I’ve just placed an order for a pack of these “Alfa 9dBi WiFi Booster RP-TNC High-Gain Screw-On OMNI-Directional Swivel Antenna”. I will be putting them on my Linksys by Cisco WRT54GL Wireless-G Broadband Router which I’ve got set up as a public hotspot.
I still need to tweak the iptables rules on the hotspot a tad, as the way it stands at the moment my entire network is visible to anybody connecting to the wifi hotspot. I do have firewalls on my computers, but I have other devices such as an HD HomeRun digital TV tuner and my Sky+HD box connected to the network, and I’m unsure as to their security credentials. Hopyfully I can set things up so that my entire network is blocked except my caching router, which is running a version of the Squid web cache on a custom gentoo Linux box.
Another thing I want to investigate is chillispot on my dd-wrt firmware allowing access via IPv6 the new addressing scheme which is due to replace all current internet addresses. I have already IPv6-enabled my LAN, but the addresses aren’t forwarded onto “clients” on the hotspot yet, and won’t be until I can be sure that things will carry on working correctly with the captive portal login system.
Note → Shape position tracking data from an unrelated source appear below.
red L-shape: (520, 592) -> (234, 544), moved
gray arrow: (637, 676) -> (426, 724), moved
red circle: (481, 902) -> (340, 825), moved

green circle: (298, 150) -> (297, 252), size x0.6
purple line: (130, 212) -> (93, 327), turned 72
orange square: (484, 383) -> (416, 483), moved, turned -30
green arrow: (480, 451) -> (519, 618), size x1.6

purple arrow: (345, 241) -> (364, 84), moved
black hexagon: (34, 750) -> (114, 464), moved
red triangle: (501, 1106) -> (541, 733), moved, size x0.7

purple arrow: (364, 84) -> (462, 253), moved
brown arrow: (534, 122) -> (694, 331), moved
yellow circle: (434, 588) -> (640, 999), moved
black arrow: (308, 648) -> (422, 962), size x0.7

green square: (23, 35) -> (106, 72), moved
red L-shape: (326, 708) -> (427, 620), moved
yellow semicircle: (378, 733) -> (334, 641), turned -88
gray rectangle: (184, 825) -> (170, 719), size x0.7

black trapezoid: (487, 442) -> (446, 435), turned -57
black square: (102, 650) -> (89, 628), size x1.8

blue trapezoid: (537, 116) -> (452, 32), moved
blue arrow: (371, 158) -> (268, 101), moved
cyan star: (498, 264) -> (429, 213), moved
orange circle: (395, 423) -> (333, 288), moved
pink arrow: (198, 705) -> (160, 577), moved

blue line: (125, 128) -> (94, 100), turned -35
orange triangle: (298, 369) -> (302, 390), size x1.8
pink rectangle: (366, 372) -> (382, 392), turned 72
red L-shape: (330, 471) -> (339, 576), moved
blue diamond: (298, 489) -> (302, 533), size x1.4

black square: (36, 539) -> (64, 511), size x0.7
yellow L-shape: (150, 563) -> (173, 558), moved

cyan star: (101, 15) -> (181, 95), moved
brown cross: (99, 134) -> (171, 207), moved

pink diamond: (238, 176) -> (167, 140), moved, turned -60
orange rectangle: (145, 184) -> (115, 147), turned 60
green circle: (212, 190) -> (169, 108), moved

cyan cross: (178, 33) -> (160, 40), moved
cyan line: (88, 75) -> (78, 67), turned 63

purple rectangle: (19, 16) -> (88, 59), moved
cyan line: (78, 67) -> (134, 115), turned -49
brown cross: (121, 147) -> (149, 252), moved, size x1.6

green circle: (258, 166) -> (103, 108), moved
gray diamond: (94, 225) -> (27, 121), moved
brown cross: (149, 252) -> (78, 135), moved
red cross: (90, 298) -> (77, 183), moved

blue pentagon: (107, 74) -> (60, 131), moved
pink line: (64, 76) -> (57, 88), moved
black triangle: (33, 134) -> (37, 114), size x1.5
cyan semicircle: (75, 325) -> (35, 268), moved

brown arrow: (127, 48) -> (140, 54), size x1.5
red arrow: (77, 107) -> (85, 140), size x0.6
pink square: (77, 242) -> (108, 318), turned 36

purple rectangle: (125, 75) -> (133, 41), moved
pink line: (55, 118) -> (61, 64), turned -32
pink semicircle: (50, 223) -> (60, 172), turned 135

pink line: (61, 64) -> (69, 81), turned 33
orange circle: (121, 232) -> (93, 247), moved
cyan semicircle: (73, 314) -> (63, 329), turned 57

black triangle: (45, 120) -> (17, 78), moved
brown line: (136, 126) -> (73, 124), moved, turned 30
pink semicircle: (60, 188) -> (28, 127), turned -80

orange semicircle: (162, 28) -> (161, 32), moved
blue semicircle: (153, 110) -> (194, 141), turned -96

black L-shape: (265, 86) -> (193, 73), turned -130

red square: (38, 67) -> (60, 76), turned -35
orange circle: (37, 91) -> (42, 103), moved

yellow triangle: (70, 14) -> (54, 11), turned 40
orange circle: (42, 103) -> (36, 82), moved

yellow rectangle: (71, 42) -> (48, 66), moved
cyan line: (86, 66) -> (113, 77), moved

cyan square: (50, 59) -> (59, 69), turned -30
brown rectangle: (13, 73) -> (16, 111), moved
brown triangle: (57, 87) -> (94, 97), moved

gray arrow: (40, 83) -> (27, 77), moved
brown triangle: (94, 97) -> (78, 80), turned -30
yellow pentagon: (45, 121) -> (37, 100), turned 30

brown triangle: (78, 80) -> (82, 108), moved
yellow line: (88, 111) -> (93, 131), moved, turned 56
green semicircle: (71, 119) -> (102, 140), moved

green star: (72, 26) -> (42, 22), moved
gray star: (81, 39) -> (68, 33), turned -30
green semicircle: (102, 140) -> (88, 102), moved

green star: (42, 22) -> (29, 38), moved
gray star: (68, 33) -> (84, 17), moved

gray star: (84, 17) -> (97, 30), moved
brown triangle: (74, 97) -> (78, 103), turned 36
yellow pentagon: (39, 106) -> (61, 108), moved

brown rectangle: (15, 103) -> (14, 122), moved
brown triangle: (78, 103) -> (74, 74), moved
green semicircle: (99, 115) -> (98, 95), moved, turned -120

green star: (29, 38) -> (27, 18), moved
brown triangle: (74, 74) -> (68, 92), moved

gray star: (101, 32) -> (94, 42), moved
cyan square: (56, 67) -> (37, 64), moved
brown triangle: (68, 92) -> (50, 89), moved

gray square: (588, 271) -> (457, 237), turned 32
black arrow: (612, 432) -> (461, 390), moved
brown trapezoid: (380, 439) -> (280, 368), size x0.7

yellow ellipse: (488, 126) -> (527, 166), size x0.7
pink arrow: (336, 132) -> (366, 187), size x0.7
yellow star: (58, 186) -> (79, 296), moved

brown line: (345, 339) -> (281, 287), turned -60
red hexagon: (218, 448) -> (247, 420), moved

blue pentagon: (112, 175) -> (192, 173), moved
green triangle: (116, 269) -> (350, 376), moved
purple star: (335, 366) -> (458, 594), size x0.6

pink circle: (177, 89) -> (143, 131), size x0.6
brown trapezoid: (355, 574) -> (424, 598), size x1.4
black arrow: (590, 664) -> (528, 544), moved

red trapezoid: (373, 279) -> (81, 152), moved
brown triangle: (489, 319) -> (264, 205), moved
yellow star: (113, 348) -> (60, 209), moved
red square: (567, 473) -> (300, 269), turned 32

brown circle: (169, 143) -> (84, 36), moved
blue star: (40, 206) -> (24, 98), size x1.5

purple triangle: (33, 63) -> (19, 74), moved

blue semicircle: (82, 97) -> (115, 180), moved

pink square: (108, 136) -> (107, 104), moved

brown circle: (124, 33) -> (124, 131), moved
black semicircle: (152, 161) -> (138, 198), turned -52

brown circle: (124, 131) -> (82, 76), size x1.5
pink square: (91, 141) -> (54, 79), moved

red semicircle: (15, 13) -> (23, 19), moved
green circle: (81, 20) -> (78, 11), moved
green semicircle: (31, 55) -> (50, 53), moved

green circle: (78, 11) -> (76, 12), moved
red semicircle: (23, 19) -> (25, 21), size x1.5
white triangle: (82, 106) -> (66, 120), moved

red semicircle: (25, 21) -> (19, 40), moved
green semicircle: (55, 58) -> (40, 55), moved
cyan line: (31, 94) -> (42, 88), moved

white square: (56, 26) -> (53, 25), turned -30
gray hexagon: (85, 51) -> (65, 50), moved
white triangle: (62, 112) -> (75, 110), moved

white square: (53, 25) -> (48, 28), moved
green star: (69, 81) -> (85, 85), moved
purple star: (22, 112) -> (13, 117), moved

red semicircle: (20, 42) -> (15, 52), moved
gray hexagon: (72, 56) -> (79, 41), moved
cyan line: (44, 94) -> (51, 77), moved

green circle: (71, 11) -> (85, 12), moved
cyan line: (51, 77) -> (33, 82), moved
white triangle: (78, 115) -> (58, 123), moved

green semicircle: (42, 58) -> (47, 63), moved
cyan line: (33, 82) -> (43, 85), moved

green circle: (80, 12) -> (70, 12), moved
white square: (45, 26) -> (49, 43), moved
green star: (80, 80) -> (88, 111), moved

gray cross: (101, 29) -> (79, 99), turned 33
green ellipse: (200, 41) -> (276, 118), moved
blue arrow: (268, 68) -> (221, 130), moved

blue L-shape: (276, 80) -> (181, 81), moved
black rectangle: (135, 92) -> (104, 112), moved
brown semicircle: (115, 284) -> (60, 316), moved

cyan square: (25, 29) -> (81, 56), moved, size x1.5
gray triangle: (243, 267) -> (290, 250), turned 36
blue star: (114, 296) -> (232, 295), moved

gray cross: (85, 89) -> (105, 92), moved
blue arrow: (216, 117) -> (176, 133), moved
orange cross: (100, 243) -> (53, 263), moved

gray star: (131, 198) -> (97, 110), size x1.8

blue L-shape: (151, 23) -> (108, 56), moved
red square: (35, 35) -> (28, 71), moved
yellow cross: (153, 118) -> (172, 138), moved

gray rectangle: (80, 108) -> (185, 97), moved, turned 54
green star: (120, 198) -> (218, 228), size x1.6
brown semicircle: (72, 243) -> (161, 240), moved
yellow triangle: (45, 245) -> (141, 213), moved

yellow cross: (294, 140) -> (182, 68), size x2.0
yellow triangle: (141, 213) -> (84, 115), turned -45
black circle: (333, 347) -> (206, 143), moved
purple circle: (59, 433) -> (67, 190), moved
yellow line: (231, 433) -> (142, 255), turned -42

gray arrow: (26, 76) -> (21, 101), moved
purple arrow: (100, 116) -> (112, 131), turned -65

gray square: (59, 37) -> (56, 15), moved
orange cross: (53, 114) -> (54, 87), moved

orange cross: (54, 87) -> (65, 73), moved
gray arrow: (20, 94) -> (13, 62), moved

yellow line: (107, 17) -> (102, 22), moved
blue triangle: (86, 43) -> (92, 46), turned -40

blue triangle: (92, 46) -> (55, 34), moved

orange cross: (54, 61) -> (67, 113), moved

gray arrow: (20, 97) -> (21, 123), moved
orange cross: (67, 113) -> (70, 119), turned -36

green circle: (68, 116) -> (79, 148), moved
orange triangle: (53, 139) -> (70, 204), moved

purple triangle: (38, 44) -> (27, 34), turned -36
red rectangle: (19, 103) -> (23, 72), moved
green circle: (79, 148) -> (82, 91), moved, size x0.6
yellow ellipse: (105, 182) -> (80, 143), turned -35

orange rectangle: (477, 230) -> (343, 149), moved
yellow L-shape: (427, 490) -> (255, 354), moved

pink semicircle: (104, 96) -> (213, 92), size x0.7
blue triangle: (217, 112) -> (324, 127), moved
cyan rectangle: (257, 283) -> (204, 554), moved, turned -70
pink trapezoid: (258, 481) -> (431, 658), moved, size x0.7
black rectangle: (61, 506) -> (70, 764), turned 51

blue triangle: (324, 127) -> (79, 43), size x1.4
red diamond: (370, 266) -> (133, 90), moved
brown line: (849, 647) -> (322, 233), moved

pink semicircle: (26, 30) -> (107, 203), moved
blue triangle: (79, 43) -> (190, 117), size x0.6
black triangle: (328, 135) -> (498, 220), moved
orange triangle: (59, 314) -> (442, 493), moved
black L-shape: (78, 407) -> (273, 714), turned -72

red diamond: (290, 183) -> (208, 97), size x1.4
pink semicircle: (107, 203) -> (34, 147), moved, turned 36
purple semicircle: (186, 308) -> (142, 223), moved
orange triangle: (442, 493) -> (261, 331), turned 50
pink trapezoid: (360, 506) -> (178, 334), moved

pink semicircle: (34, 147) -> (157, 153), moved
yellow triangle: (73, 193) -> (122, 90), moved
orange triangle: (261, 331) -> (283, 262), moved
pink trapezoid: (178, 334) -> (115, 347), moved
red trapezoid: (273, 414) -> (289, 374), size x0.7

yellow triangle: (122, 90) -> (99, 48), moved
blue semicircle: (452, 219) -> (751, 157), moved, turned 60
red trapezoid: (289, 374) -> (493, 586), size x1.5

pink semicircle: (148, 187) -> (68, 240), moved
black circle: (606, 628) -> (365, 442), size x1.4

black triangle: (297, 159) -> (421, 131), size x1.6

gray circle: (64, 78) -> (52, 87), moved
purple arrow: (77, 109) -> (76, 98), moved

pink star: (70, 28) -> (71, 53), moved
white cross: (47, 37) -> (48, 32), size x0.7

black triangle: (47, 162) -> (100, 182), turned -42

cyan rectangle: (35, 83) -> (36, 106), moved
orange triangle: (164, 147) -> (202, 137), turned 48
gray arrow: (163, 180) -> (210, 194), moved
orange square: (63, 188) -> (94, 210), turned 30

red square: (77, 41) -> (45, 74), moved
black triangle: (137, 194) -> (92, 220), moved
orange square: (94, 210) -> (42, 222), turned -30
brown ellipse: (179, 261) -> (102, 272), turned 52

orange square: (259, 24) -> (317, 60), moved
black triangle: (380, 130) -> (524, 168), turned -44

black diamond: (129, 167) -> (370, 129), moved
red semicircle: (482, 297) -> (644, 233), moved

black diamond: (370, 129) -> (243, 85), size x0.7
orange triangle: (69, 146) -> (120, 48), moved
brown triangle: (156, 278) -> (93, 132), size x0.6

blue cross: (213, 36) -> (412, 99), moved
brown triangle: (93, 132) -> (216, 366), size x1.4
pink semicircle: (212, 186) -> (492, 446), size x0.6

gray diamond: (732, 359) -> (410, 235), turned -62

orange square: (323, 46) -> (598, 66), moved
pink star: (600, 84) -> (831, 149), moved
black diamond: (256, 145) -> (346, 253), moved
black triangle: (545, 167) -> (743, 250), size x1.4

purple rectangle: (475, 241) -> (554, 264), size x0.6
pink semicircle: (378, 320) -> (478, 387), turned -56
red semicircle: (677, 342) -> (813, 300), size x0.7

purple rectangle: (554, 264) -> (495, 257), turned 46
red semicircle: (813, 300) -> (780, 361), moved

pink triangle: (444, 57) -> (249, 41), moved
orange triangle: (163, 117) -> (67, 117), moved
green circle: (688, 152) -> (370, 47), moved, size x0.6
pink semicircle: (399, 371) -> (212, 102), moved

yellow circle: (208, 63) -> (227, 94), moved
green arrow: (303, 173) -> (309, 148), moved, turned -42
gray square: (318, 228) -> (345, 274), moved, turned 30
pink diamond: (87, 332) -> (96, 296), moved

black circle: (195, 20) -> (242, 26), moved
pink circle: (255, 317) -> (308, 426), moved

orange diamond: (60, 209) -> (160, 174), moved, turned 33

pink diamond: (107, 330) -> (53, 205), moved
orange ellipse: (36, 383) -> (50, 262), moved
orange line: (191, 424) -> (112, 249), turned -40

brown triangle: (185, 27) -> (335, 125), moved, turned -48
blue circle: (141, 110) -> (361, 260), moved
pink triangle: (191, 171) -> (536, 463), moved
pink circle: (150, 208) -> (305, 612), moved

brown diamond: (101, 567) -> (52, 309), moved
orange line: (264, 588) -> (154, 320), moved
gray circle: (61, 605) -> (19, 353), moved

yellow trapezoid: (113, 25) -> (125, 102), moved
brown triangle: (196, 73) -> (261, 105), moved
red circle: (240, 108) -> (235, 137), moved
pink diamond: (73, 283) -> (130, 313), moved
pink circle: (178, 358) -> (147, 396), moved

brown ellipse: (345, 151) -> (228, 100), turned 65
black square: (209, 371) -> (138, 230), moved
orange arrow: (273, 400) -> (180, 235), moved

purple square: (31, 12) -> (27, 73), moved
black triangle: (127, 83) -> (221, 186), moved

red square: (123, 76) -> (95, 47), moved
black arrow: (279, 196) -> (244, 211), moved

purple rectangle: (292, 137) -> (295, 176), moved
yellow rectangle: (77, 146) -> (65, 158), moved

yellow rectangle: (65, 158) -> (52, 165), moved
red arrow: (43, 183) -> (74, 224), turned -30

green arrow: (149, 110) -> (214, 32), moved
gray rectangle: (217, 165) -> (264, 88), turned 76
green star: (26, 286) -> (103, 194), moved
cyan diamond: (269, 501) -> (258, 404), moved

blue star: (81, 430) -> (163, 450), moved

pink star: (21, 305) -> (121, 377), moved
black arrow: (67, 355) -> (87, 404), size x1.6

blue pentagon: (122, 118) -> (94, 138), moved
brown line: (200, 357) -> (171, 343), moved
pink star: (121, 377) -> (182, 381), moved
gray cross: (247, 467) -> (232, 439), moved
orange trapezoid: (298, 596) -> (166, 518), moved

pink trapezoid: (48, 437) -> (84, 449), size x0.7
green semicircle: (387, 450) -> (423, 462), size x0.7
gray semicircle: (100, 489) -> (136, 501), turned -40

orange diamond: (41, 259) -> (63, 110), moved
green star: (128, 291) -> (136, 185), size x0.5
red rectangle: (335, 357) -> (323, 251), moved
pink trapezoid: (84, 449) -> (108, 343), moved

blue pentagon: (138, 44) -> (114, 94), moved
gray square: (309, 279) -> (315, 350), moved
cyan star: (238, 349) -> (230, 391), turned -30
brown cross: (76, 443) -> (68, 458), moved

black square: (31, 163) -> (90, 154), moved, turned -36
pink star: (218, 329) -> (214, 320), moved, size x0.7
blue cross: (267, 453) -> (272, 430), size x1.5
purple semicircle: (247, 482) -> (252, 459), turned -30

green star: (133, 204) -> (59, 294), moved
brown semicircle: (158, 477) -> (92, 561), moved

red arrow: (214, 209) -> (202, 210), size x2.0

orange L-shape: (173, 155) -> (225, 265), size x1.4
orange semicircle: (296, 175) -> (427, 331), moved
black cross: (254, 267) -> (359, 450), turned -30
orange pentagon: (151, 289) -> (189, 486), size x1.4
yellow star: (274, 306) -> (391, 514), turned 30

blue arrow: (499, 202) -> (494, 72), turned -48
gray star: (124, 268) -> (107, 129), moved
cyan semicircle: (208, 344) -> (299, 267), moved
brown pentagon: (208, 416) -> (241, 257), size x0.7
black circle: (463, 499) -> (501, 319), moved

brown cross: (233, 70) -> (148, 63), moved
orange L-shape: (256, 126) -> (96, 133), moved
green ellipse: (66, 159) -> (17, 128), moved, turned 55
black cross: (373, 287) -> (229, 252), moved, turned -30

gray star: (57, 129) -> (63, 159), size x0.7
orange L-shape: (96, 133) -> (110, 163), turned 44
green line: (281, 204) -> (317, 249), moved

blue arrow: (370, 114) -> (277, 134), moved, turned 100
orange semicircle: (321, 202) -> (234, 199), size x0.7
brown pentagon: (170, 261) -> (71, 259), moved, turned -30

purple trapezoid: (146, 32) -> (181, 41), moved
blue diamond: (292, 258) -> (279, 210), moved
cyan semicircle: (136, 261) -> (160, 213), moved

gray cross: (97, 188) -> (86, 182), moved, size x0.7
The following is not an actual quote but my own musings on IPv6 which don’t fit the flow of this entry:
The reason we need to switch is due to the way the current system was designed with addresses being 32Bits in length meaning that there is approximately 4billion(?) addresses available which we are fast running out of. Some reports say that early 2011 will be crunch time when the number of available IPv4 addresses is completely exhausted. IPv6 on the other hand uses 128bits for it’s addresses which makes for enough addresses for every man, woman, child, dog, cat, horse to have a unique number and still only using a fraction of the vast amount available. – the actual number is nearly 34 followed by 37 zeros! or in engineer speak “3.4 multiplied by 10 to the power of 38”, which is just huge!:
In fact, wiki says: “In another perspective, this is the same number of .. addresses per person as the number of atoms in a metric ton of carbon.”, but that’s wiki, so it could be wrong.
Lucy Llewellyn
Edit: The new antennas are now installed and appear to be operational.